_Your assignment:_ Please copy each line below that contains the string "beri".

START Dataset entries

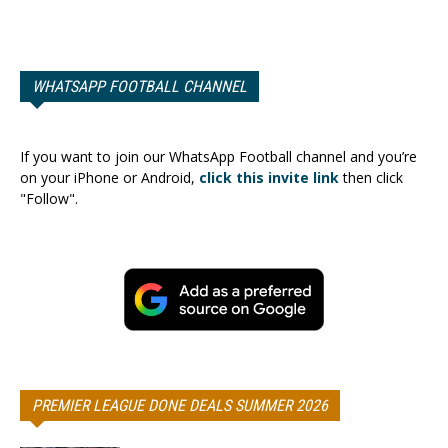
WHATSAPP FOOTBALL CHANNEL
If you want to join our WhatsApp Football channel and you’re
on your iPhone or Android,
click this invite link
then click
"Follow".
PREMIER LEAGUE DONE DEALS SUMMER 2026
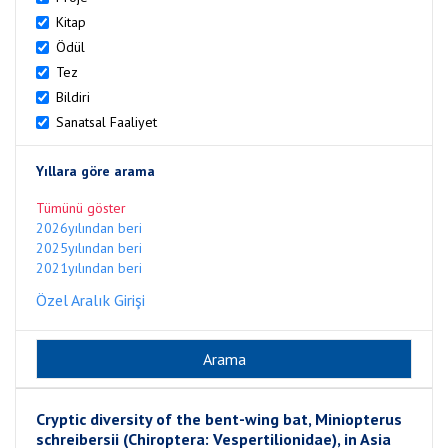
Kitap
Ödül
Tez
Bildiri
Sanatsal Faaliyet
Yıllara göre arama
Tümünü göster
2026yılından beri
2025yılından beri
2021yılından beri
Özel Aralık Girişi
Cryptic diversity of the bent-wing bat, Miniopterus
schreibersii (Chiroptera: Vespertilionidae), in Asia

END Dataset entries

_Response box:_
2026yılından beri
2025yılından beri
2021yılından beri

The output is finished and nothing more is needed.